What the task asks:
Where does the string "cùng" occur in the records? Copy each line that holds it.

Data to process:
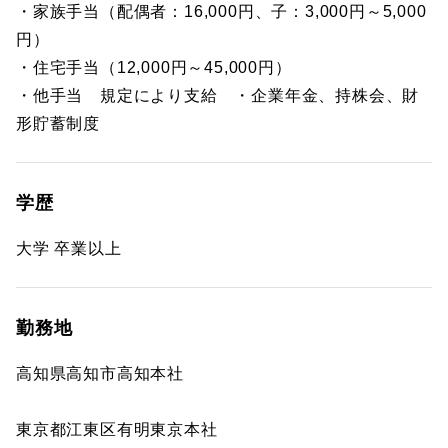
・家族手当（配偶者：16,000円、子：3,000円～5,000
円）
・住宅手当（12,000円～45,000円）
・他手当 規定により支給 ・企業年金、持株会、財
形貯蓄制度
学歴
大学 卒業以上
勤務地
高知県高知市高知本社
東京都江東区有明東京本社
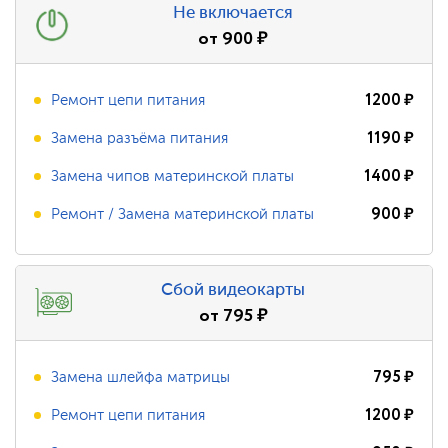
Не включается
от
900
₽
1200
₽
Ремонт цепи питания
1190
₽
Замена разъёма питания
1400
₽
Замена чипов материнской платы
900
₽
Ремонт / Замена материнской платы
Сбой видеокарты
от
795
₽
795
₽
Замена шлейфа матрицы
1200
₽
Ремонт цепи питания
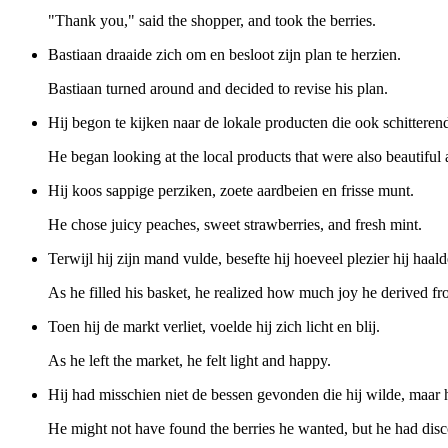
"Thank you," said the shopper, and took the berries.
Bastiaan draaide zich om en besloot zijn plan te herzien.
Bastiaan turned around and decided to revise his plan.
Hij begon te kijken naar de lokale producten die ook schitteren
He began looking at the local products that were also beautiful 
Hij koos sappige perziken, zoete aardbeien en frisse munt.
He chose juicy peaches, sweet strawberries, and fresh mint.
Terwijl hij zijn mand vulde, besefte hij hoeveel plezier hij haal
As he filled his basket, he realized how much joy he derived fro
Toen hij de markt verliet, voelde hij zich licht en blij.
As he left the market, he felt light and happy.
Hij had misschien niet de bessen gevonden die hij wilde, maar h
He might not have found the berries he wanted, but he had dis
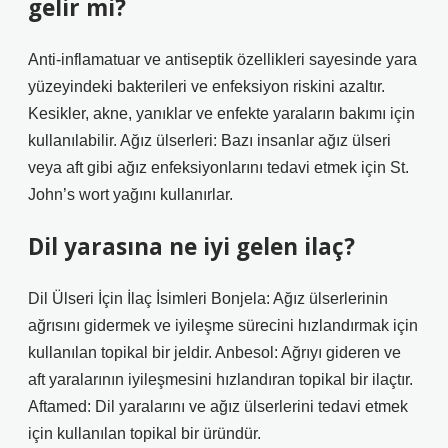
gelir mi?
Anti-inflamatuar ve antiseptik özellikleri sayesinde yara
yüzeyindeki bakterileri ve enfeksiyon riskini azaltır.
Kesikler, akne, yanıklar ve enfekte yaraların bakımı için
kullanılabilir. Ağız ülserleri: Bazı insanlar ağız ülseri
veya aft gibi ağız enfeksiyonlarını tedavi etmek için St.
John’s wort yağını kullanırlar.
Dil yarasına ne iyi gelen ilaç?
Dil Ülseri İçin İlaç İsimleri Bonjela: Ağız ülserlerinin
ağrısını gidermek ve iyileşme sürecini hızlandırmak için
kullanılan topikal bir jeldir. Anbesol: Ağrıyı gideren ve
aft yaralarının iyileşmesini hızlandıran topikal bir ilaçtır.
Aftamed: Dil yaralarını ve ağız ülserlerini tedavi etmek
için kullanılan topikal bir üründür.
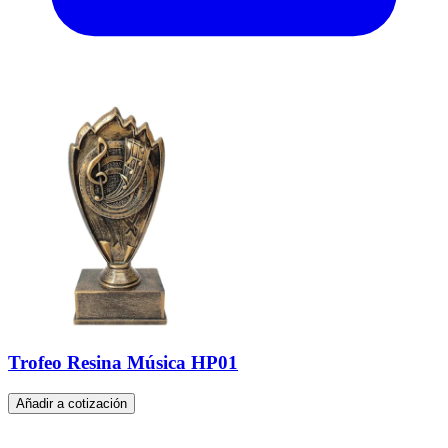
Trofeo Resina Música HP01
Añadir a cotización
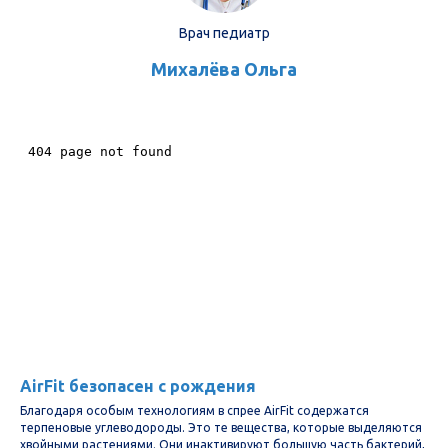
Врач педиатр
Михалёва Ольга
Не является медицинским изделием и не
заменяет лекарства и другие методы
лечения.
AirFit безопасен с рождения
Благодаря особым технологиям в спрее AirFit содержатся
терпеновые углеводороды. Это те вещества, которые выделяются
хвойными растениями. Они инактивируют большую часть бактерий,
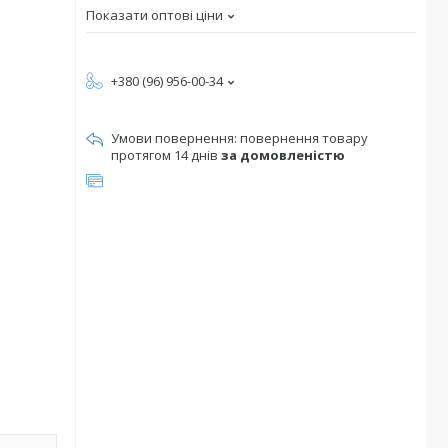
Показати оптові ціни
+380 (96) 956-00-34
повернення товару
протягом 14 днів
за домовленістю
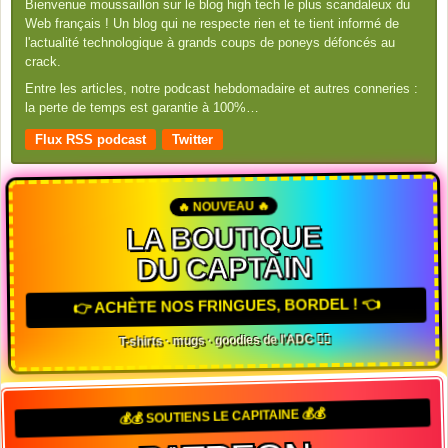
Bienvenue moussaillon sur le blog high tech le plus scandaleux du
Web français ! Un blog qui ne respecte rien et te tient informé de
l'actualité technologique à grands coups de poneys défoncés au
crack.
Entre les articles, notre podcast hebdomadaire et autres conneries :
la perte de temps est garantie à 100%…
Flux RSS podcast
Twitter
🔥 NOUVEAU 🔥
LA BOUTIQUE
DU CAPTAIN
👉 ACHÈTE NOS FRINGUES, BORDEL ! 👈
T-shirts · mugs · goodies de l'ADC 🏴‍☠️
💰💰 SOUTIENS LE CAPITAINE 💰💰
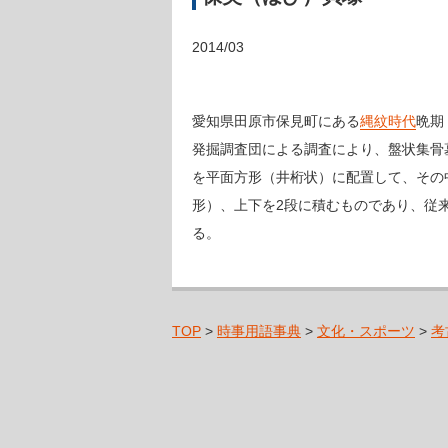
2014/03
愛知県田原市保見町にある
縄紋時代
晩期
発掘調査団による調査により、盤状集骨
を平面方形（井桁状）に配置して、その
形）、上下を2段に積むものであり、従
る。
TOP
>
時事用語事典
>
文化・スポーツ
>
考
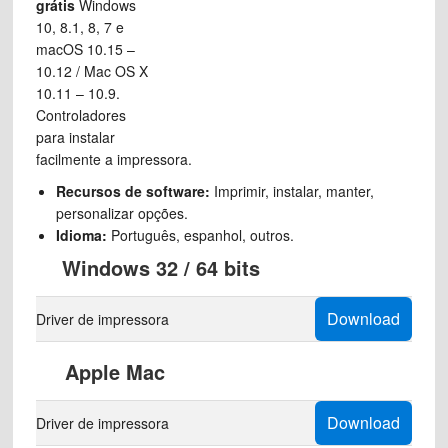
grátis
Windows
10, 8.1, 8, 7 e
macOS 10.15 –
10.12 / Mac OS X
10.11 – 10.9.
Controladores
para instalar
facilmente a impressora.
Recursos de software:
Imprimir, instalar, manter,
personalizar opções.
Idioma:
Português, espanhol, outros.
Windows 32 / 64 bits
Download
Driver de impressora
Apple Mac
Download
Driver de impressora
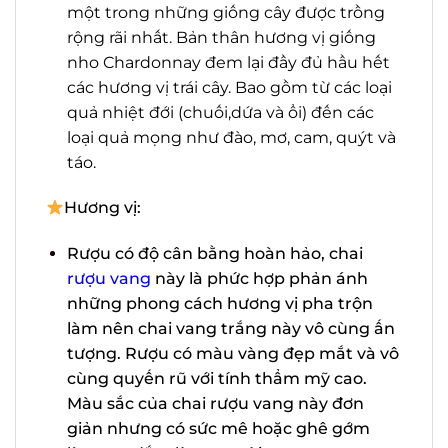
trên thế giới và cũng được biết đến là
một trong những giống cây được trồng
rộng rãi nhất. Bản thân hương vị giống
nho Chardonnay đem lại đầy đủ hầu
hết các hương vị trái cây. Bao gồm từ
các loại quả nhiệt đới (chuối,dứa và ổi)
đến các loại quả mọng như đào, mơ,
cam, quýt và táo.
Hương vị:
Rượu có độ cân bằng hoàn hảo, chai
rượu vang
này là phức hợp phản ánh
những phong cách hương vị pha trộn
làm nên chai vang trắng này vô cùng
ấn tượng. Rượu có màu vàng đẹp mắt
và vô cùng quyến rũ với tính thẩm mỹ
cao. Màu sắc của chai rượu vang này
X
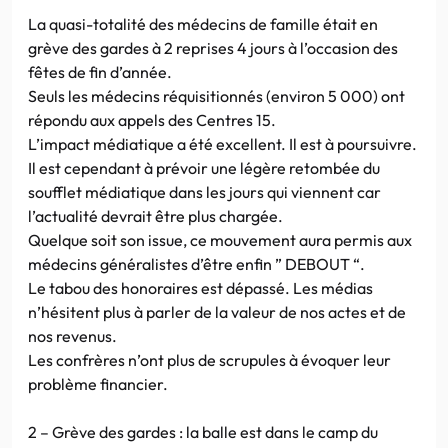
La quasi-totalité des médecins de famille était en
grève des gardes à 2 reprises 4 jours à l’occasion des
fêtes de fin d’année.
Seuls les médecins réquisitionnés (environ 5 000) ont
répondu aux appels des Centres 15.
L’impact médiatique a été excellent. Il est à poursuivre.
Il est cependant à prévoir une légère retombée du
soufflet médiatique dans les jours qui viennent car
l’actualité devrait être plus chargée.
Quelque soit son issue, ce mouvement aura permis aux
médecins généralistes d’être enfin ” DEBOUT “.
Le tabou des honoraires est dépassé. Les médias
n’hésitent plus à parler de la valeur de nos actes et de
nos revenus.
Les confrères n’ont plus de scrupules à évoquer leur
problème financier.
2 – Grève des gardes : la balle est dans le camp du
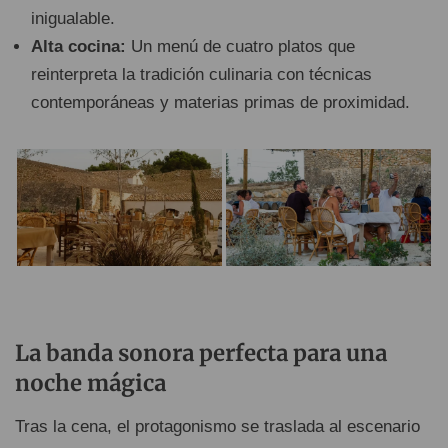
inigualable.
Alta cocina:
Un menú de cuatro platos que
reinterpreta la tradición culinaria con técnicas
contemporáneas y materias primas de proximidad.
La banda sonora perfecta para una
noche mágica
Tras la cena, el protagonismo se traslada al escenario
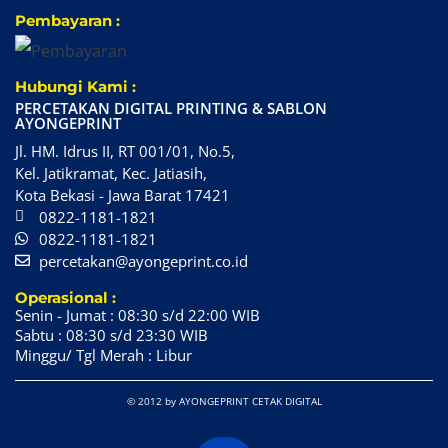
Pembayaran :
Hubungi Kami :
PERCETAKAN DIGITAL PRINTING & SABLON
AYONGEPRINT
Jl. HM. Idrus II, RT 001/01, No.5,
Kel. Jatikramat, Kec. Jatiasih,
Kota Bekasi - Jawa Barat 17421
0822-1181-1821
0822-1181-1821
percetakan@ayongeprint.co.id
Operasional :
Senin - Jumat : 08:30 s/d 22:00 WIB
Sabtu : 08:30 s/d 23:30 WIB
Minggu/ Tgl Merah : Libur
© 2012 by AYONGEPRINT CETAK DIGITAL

Result:
làm nên chai vang trắng này vô cùng
và vô cùng quyến rũ với tính thẩm mỹ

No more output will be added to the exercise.